## PROBLEM TO SOLVE
All lines in the records below with the word "Udostępnij" must be returned.

----

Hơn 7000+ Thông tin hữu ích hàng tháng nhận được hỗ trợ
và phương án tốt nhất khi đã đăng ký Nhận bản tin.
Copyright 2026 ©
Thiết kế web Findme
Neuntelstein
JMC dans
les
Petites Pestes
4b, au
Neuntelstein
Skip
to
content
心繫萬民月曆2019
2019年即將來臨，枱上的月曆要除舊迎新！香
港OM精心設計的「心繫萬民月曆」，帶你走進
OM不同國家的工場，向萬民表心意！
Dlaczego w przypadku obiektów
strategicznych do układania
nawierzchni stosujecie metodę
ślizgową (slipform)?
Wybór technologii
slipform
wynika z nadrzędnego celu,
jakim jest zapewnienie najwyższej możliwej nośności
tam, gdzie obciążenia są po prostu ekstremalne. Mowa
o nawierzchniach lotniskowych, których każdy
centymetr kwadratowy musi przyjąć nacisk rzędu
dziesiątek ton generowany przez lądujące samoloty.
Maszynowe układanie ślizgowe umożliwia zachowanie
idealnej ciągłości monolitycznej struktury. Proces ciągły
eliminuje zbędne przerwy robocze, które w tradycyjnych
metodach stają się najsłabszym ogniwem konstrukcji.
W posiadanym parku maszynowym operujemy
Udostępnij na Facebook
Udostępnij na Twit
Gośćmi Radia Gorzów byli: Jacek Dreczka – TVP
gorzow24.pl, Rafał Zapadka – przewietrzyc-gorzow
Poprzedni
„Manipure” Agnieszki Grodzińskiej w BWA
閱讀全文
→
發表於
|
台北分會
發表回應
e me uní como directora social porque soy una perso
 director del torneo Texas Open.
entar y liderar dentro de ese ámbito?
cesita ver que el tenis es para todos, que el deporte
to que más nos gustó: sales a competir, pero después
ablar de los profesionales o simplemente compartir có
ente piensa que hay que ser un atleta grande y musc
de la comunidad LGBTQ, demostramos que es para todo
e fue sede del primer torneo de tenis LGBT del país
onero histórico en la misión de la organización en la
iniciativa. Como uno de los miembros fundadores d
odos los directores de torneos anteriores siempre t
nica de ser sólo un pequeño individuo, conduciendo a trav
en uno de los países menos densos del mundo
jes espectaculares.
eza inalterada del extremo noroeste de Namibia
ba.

----

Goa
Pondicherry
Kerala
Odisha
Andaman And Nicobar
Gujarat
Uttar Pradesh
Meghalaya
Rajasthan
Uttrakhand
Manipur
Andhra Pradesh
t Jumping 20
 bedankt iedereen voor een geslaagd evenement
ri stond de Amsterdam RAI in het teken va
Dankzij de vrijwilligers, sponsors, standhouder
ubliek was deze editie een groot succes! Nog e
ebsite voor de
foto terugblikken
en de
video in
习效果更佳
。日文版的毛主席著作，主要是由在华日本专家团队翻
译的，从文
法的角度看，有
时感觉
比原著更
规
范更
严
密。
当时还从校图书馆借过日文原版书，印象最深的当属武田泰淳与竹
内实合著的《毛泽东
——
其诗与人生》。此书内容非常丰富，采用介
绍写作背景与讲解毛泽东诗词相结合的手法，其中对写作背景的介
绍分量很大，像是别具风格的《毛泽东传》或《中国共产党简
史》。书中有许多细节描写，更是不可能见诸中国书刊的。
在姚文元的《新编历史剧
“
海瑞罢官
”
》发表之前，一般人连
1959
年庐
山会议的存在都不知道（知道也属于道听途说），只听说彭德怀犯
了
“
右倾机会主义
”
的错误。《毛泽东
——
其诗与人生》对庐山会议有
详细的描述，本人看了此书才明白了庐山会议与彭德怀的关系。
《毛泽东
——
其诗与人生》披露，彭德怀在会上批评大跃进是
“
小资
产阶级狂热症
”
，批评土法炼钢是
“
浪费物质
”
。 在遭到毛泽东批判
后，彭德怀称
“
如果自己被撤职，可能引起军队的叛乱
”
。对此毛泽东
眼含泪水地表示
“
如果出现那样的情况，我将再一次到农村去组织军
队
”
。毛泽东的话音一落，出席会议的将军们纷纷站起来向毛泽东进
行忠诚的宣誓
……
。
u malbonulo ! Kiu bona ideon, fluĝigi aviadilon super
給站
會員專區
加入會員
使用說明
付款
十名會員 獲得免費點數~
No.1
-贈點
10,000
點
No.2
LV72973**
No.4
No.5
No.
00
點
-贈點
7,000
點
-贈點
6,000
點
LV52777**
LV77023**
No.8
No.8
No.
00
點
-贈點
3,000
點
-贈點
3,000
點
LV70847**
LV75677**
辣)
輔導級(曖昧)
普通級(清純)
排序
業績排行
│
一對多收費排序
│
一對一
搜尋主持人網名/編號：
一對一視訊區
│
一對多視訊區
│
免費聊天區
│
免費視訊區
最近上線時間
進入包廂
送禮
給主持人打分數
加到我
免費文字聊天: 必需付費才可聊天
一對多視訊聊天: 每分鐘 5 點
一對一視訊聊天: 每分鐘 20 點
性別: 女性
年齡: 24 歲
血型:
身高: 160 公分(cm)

----

## YOUR SOLUTION
Udostępnij na Facebook
Udostępnij na Twit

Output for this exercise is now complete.